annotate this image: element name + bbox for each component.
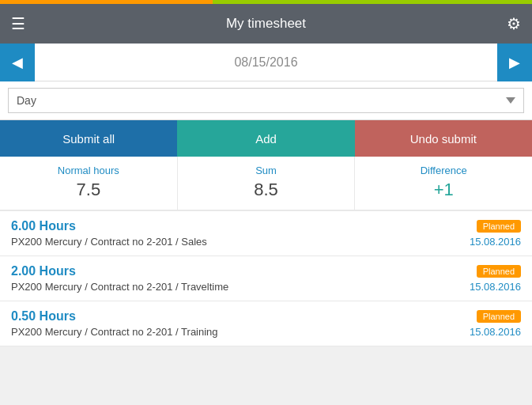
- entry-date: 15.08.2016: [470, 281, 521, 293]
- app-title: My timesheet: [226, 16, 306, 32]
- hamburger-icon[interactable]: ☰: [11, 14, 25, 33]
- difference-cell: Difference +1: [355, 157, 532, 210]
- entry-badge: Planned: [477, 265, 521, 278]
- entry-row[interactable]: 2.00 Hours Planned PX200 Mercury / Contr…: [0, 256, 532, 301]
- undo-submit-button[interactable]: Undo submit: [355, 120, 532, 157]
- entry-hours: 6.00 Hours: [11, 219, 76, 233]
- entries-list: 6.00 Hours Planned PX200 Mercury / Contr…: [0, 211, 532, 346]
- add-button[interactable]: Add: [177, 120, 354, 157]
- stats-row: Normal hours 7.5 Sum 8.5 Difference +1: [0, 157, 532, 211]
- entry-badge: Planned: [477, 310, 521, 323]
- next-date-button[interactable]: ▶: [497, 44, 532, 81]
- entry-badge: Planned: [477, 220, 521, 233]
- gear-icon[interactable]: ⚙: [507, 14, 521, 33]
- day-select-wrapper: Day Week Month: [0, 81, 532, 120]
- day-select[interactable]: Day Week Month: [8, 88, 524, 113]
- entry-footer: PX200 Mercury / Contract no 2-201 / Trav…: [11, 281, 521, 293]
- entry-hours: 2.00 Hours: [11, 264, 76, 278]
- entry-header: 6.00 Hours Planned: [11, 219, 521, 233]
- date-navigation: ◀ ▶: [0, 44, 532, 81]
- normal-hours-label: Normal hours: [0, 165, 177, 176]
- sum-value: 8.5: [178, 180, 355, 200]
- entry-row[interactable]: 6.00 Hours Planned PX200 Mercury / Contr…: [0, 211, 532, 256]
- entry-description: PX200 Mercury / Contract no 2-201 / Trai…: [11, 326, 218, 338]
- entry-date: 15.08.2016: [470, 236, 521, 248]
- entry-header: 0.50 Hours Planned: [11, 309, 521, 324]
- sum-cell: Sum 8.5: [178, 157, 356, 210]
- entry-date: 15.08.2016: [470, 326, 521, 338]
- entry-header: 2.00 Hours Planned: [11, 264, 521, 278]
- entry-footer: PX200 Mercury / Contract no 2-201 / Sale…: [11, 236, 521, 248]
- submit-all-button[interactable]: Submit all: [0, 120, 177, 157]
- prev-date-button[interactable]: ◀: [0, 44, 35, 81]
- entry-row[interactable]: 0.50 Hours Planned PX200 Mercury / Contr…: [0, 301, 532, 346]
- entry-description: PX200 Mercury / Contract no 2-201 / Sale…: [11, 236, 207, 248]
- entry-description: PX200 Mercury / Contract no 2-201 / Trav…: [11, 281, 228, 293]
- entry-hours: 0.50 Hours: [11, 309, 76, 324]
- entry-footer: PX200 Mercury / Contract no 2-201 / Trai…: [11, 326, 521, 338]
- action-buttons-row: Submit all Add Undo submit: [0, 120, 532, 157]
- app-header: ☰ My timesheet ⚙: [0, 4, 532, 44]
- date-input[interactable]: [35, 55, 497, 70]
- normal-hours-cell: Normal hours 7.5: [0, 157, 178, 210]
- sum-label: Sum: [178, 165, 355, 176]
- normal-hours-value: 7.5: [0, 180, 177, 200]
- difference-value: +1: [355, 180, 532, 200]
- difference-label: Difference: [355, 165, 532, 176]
┄┄┄┄┄┄
§ **YOUR OBJECTIVE**
Full transcription without images: please go through the records and repeat them exactly.

§ **COMPLETED TASK**
annotate this image: element name + bbox for each component.
- entry-date: 15.08.2016: [470, 281, 521, 293]
- app-title: My timesheet: [226, 16, 306, 32]
- hamburger-icon[interactable]: ☰: [11, 14, 25, 33]
- difference-cell: Difference +1: [355, 157, 532, 210]
- entry-badge: Planned: [477, 265, 521, 278]
- entry-row[interactable]: 2.00 Hours Planned PX200 Mercury / Contr…: [0, 256, 532, 301]
- undo-submit-button[interactable]: Undo submit: [355, 120, 532, 157]
- entry-hours: 6.00 Hours: [11, 219, 76, 233]
- entries-list: 6.00 Hours Planned PX200 Mercury / Contr…: [0, 211, 532, 346]
- add-button[interactable]: Add: [177, 120, 354, 157]
- stats-row: Normal hours 7.5 Sum 8.5 Difference +1: [0, 157, 532, 211]
- entry-badge: Planned: [477, 310, 521, 323]
- next-date-button[interactable]: ▶: [497, 44, 532, 81]
- entry-badge: Planned: [477, 220, 521, 233]
- gear-icon[interactable]: ⚙: [507, 14, 521, 33]
- day-select-wrapper: Day Week Month: [0, 81, 532, 120]
- day-select[interactable]: Day Week Month: [8, 88, 524, 113]
- entry-footer: PX200 Mercury / Contract no 2-201 / Trav…: [11, 281, 521, 293]
- entry-hours: 2.00 Hours: [11, 264, 76, 278]
- entry-header: 6.00 Hours Planned: [11, 219, 521, 233]
- date-navigation: ◀ ▶: [0, 44, 532, 81]
- normal-hours-label: Normal hours: [0, 165, 177, 176]
- sum-value: 8.5: [178, 180, 355, 200]
- entry-row[interactable]: 6.00 Hours Planned PX200 Mercury / Contr…: [0, 211, 532, 256]
- entry-description: PX200 Mercury / Contract no 2-201 / Trai…: [11, 326, 218, 338]
- entry-date: 15.08.2016: [470, 236, 521, 248]
- entry-header: 0.50 Hours Planned: [11, 309, 521, 324]
- sum-cell: Sum 8.5: [178, 157, 356, 210]
- entry-date: 15.08.2016: [470, 326, 521, 338]
- entry-header: 2.00 Hours Planned: [11, 264, 521, 278]
- entry-footer: PX200 Mercury / Contract no 2-201 / Sale…: [11, 236, 521, 248]
- submit-all-button[interactable]: Submit all: [0, 120, 177, 157]
- prev-date-button[interactable]: ◀: [0, 44, 35, 81]
- entry-row[interactable]: 0.50 Hours Planned PX200 Mercury / Contr…: [0, 301, 532, 346]
- entry-description: PX200 Mercury / Contract no 2-201 / Sale…: [11, 236, 207, 248]
- entry-description: PX200 Mercury / Contract no 2-201 / Trav…: [11, 281, 228, 293]
- entry-hours: 0.50 Hours: [11, 309, 76, 324]
- entry-footer: PX200 Mercury / Contract no 2-201 / Trai…: [11, 326, 521, 338]
- action-buttons-row: Submit all Add Undo submit: [0, 120, 532, 157]
- app-header: ☰ My timesheet ⚙: [0, 4, 532, 44]
- date-input[interactable]: [35, 55, 497, 70]
- normal-hours-cell: Normal hours 7.5: [0, 157, 178, 210]
- sum-label: Sum: [178, 165, 355, 176]
- normal-hours-value: 7.5: [0, 180, 177, 200]
- difference-value: +1: [355, 180, 532, 200]
- difference-label: Difference: [355, 165, 532, 176]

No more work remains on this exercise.